By the time Dr Chew Peng Hong retired in 2003, he had set up the following subspecialties in Medicine: nephrology, dermatology, neurology, rheumatology, chest medicine, cardiology, infectious diseases.gastro-enterology, haematology besides playing a major & key role in helping plan a brand new medical school, The School Of Medicine & Health Sciences of the University of Malaysia, Sarawak, which uses SGH as its teaching hospital. For his contribution the University appointed him adjunct Professor of Medicine till to date. In 2006 the Federal Government recognised his selfless contribution to medicine in Sarawak in particular & Malaysia in general conferred on him by the Agong ( the Malaysian King) the honorific of PJN which carries the title of Datuk.

Institute for Clinical Research (IRC), a research arm under the Malaysian Ministry of Health, established a Clinical Research Centre (CRC) in the hospital in 2003, the third establishment after the Penang General Hospital and Kuala Lumpur Hospital.

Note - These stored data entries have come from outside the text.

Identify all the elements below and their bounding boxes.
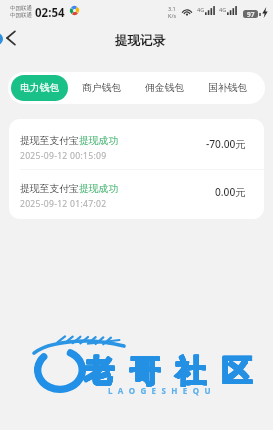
staticText: 3.1 (168, 5, 176, 12)
staticText: 老哥社区 (76, 352, 260, 390)
staticText: 老哥社区 (76, 353, 260, 391)
staticText: 商户钱包 (82, 82, 122, 94)
staticText: LAOGESHEQU (108, 385, 216, 396)
button[interactable]: 佣金钱包 (138, 76, 192, 100)
staticText: 2025-09-12 01:47:02 (20, 198, 107, 210)
staticText: 2025-09-12 00:15:09 (20, 150, 107, 162)
staticText: 提现至支付宝 (20, 135, 79, 147)
staticText: 提现成功 (79, 183, 119, 195)
staticText: 4G (197, 6, 205, 13)
staticText: 提现成功 (79, 135, 119, 147)
staticText: 老哥社区 (75, 352, 259, 390)
staticText: K/s (168, 12, 177, 19)
staticText: 0.00元 (215, 185, 246, 199)
button[interactable]: 电力钱包 (11, 75, 68, 101)
staticText: -70.00元 (206, 137, 246, 151)
staticText: 提现至支付宝 (20, 183, 79, 195)
staticText: 老哥社区 (76, 353, 260, 391)
button[interactable]: Back (0, 22, 27, 54)
button[interactable]: 商户钱包 (75, 76, 129, 100)
staticText: 97 (247, 10, 255, 18)
staticText: 中国联通 (10, 12, 32, 19)
staticText: 4G (219, 6, 227, 13)
staticText: 中国联通 (10, 5, 32, 12)
staticText: 国补钱包 (208, 82, 248, 94)
staticText: 提现记录 (115, 33, 165, 49)
staticText: 老哥社区 (75, 353, 259, 391)
staticText: 老哥社区 (75, 353, 259, 391)
button[interactable]: 提现至支付宝 (9, 119, 264, 169)
staticText: 电力钱包 (20, 82, 60, 94)
button[interactable]: 国补钱包 (201, 76, 255, 100)
staticText: 老哥社区 (76, 352, 260, 390)
staticText: 佣金钱包 (145, 82, 185, 94)
staticText: 老哥社区 (76, 353, 260, 391)
staticText: 老哥社区 (76, 353, 260, 391)
button[interactable]: 提现至支付宝 (9, 170, 264, 219)
staticText: 02:54 (35, 5, 65, 21)
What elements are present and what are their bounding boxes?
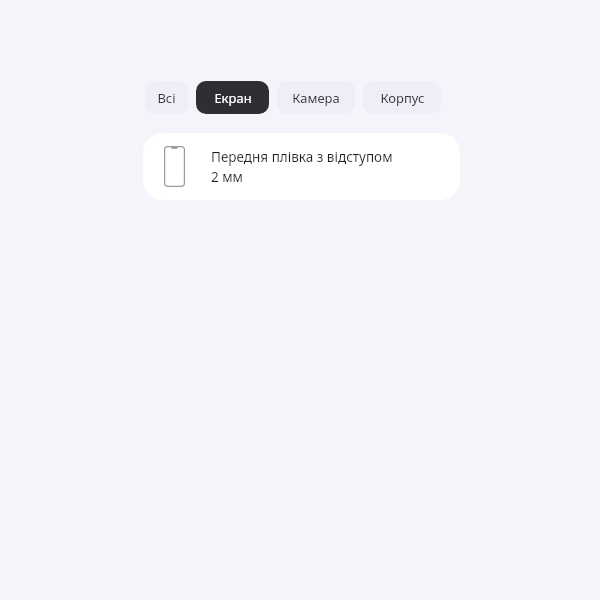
button[interactable]: Всі: [145, 81, 188, 114]
staticText: Передня плівка з відступом 2 мм: [211, 148, 393, 186]
staticText: Корпус: [380, 89, 425, 107]
staticText: Всі: [157, 89, 176, 107]
button[interactable]: Екран: [196, 81, 269, 114]
button[interactable]: Корпус: [363, 81, 441, 114]
button[interactable]: Phone screen: [143, 133, 460, 200]
staticText: Камера: [292, 89, 340, 107]
other: Phone screen: [164, 146, 185, 187]
button[interactable]: Камера: [277, 81, 355, 114]
staticText: Екран: [214, 89, 252, 107]
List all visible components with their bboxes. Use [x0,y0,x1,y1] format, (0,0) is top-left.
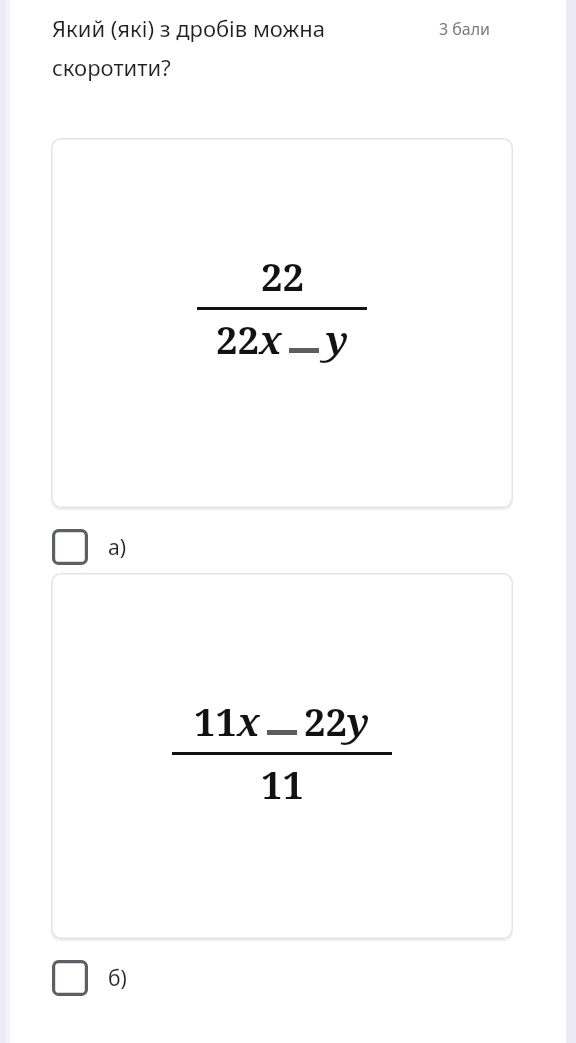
staticText: 11 [194,695,237,747]
staticText: x [237,695,260,747]
staticText: a) [108,533,127,562]
button[interactable]: 22 [51,138,513,508]
staticText: 22 [261,250,304,302]
staticText: 11 [261,758,304,810]
staticText: 22 [216,313,259,365]
staticText: 22 [304,695,347,747]
staticText: 3 бали [398,18,490,40]
button[interactable]: Checkbox a) [0,529,576,565]
staticText: y [326,313,349,365]
button[interactable]: Checkbox б) [0,960,576,996]
staticText: x [259,313,282,365]
button[interactable]: 11 [51,573,513,939]
other: Checkbox a) [52,529,88,565]
other: Checkbox б) [52,960,88,996]
staticText: Який (які) з дробів можна скоротити? [52,13,392,83]
staticText: б) [108,964,127,993]
staticText: y [347,695,370,747]
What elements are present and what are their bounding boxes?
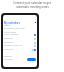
staticText: Connect your calendar to get [13, 1, 51, 5]
button[interactable]: Auto sync [4, 48, 36, 51]
staticText: automatic meeting notes [16, 5, 49, 9]
staticText: Not now [4, 58, 13, 61]
button[interactable]: Work calendar [4, 33, 36, 36]
staticText: Auto sync [4, 48, 14, 51]
button[interactable]: Holidays in the US [4, 44, 36, 47]
staticText: Birthdays [4, 41, 14, 44]
staticText: Reminders and tasks [4, 27, 25, 30]
staticText: Out of office [4, 31, 17, 34]
staticText: Personal [4, 37, 13, 40]
button[interactable]: Events [4, 24, 36, 27]
staticText: My calendars [4, 21, 20, 24]
staticText: Holidays in the US [4, 44, 22, 47]
staticText: Work calendar [4, 33, 19, 36]
button[interactable]: Personal [4, 37, 36, 40]
button[interactable]: Birthdays [4, 41, 36, 44]
button[interactable]: Settings [4, 55, 36, 58]
button[interactable]: Reminders and tasks [4, 27, 36, 30]
button[interactable] [27, 58, 36, 61]
staticText: Settings [4, 55, 12, 58]
button[interactable]: Out of office [4, 31, 36, 34]
staticText: Events [4, 24, 11, 27]
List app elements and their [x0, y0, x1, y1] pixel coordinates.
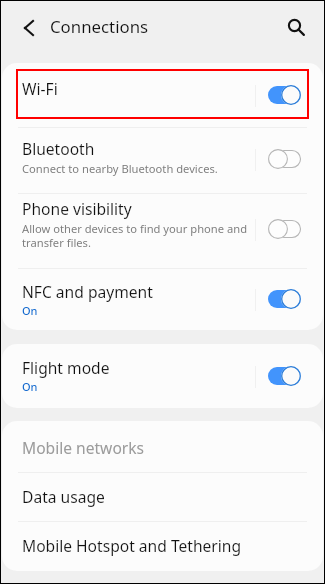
staticText: On [22, 379, 38, 394]
staticText: Bluetooth [22, 138, 95, 159]
button[interactable]: Data usage [2, 473, 323, 521]
button[interactable]: Switch on [267, 288, 302, 310]
staticText: Data usage [22, 486, 105, 507]
staticText: Connections [50, 15, 149, 38]
staticText: Connect to nearby Bluetooth devices. [22, 161, 218, 176]
button[interactable]: Search [274, 5, 318, 49]
staticText: Allow other devices to find your phone a… [22, 221, 257, 250]
staticText: NFC and payment [22, 281, 153, 302]
staticText: Mobile Hotspot and Tethering [22, 535, 242, 556]
staticText: Wi-Fi [22, 78, 58, 99]
button[interactable]: Flight mode [2, 344, 323, 408]
button[interactable]: Switch off [267, 218, 302, 240]
button[interactable]: Bluetooth [2, 128, 323, 193]
button[interactable]: Back [7, 6, 51, 50]
button[interactable]: Switch off [267, 148, 302, 170]
button[interactable]: Wi-Fi [2, 63, 323, 127]
button[interactable]: Phone visibility [2, 194, 323, 268]
staticText: Phone visibility [22, 198, 132, 219]
staticText: Mobile networks [22, 437, 145, 458]
button[interactable]: NFC and payment [2, 269, 323, 330]
button[interactable]: Mobile Hotspot and Tethering [2, 522, 323, 571]
button[interactable]: Mobile networks [2, 421, 323, 472]
staticText: On [22, 303, 38, 318]
staticText: Flight mode [22, 357, 110, 378]
button[interactable]: Switch on [267, 365, 302, 387]
button[interactable]: Switch on [267, 84, 302, 106]
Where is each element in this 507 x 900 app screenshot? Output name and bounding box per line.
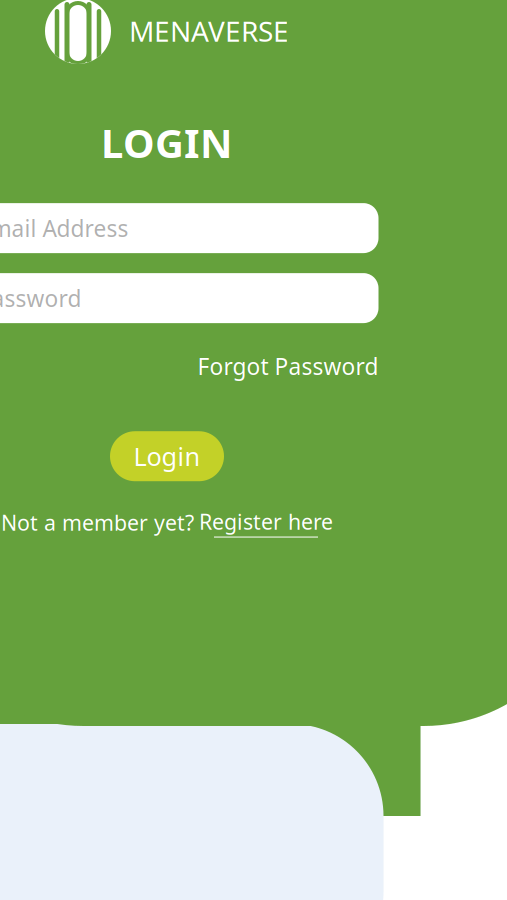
button[interactable]: Email Address — [0, 203, 378, 253]
button[interactable]: Login — [110, 431, 224, 481]
button[interactable]: Not a member yet? — [1, 507, 333, 538]
staticText: Register here — [199, 507, 333, 536]
staticText: Login — [134, 439, 200, 473]
button[interactable]: Forgot Password — [198, 345, 378, 387]
staticText: LOGIN — [101, 116, 233, 169]
staticText: MENAVERSE — [129, 12, 289, 50]
button[interactable]: Password — [0, 273, 378, 323]
staticText: Email Address — [0, 213, 128, 243]
staticText: Not a member yet? — [1, 508, 194, 536]
staticText: Forgot Password — [198, 351, 378, 381]
staticText: Password — [0, 283, 82, 313]
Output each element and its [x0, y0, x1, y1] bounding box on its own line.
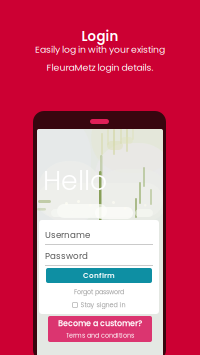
staticText: Hello [43, 162, 107, 199]
staticText: FleuraMetz login details. [46, 61, 154, 74]
button[interactable]: Become a customer? [48, 316, 152, 342]
staticText: Stay signed in [80, 300, 126, 310]
button[interactable]: Forgot password [39, 288, 159, 296]
staticText: Login [82, 27, 118, 46]
button[interactable]: Confirm [46, 268, 152, 283]
staticText: Username [45, 229, 90, 241]
button[interactable]: Stay signed in [39, 301, 159, 309]
staticText: Password [45, 250, 88, 262]
staticText: Confirm [83, 270, 115, 281]
staticText: Easily log in with your existing [35, 43, 165, 56]
staticText: Become a customer? [58, 318, 142, 329]
staticText: Forgot password [74, 288, 124, 296]
staticText: Terms and conditions [66, 331, 134, 340]
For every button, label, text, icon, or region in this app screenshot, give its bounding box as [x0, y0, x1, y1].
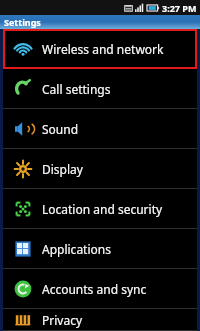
- other: Display: [13, 159, 33, 179]
- button[interactable]: Sound: [3, 109, 197, 149]
- button[interactable]: Wireless and network: [3, 29, 197, 69]
- button[interactable]: Accounts and sync: [3, 269, 197, 309]
- staticText: Settings: [4, 16, 41, 28]
- other: Call settings: [13, 79, 33, 99]
- other: Applications: [13, 239, 33, 259]
- staticText: Call settings: [42, 81, 111, 97]
- staticText: Display: [42, 161, 83, 177]
- button[interactable]: Call settings: [3, 69, 197, 109]
- staticText: Location and security: [42, 201, 163, 217]
- button[interactable]: Privacy: [3, 309, 197, 331]
- staticText: Wireless and network: [42, 41, 164, 57]
- other: Accounts and sync: [13, 279, 33, 299]
- staticText: Accounts and sync: [42, 281, 147, 297]
- other: Sound: [13, 119, 33, 139]
- button[interactable]: Display: [3, 149, 197, 189]
- staticText: Privacy: [42, 312, 83, 328]
- button[interactable]: Applications: [3, 229, 197, 269]
- staticText: Applications: [42, 241, 111, 257]
- other: Location and security: [13, 199, 33, 219]
- staticText: 3:27 PM: [162, 2, 197, 14]
- other: Privacy: [13, 310, 33, 330]
- other: Wireless and network: [13, 39, 33, 59]
- button[interactable]: Location and security: [3, 189, 197, 229]
- staticText: Sound: [42, 121, 79, 137]
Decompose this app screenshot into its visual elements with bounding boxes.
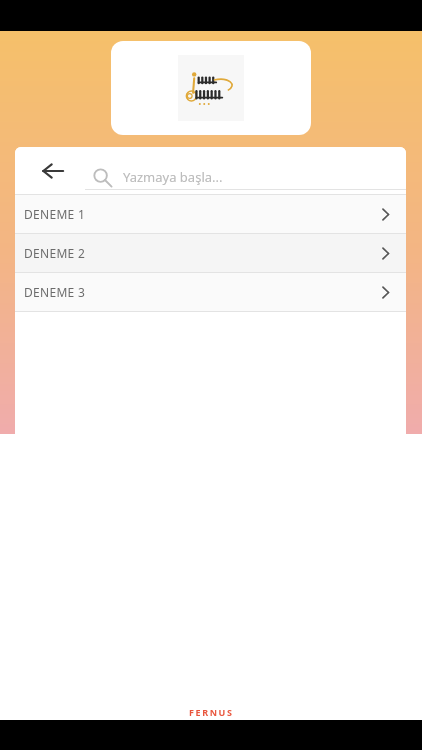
staticText: Yazmaya başla... (123, 168, 223, 186)
staticText: DENEME 1 (24, 206, 86, 222)
button[interactable]: DENEME 2 (15, 234, 406, 272)
button[interactable] (111, 41, 311, 135)
button[interactable]: DENEME 3 (15, 273, 406, 311)
staticText: FERNUS (189, 706, 234, 718)
staticText: DENEME 3 (24, 284, 86, 300)
button[interactable]: DENEME 1 (15, 195, 406, 233)
staticText: DENEME 2 (24, 245, 86, 261)
button[interactable]: Yazmaya başla... (77, 147, 406, 194)
button[interactable]: Back (27, 147, 79, 194)
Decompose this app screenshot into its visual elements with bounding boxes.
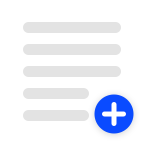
button[interactable]: Add (94, 94, 134, 134)
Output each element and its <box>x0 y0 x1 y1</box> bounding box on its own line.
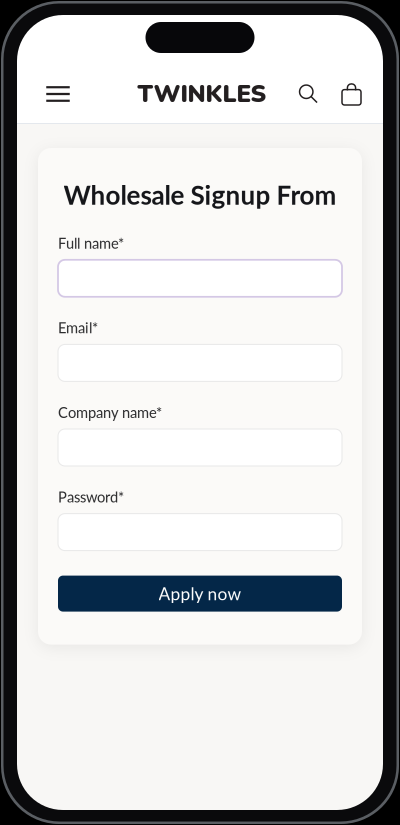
staticText: Company name* <box>58 403 162 421</box>
staticText: Email* <box>58 319 98 336</box>
staticText: Password* <box>58 488 124 506</box>
button[interactable]: Shopping bag <box>339 74 364 114</box>
button[interactable] <box>58 344 342 381</box>
staticText: Full name* <box>58 234 124 252</box>
staticText: Apply now <box>158 583 242 604</box>
button[interactable] <box>58 514 342 551</box>
button[interactable]: Menu <box>40 74 76 114</box>
button[interactable] <box>58 260 342 297</box>
staticText: TWINKLES <box>138 78 266 110</box>
button[interactable]: Apply now <box>58 576 342 612</box>
staticText: Wholesale Signup From <box>64 179 336 210</box>
button[interactable]: Search <box>296 74 321 114</box>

Research facilities to conduct Phase I clinical trials was established in 2015.

==Teaching hospital==
SGH serves as a teaching hospital for a wide field of medical and allied health personnel. The medical faculty of Universiti Malaysia Sarawak uses the hospital as a teaching hospital for its medical students.

SGH is also a popular place for elective attachment for medical students. Elective students from UK, Australia & New Zealand started to come regularly after 1987 when the department of medicine was headed by Dr Chew Peng Hong. Since then it has become a favourite elective destination for British medical students particularly from the London Medical schools, Newcastle, Leeds, Liverpool, Glasgow, Southampton, Hull & York, Peninsular as well as medical schools in Germany & Denmark. Nearer to home students from Australia & New Zealand, Hong Kong & Japan are coming in increasing numbers in addition to medical schools in Malaysia, both public & private.
Much of the effort making it a popular institution are from the contribution of Dr Wong Jin Shyan (presently of Borneo Medical Center) & Professor Datuk Dr P.H. Chew, honorary consultant physician to the hospital & adjunct Professor of Medicine of the faculty of medicine & health sciences of the University of Malaysia Sarawak (UNIMAS).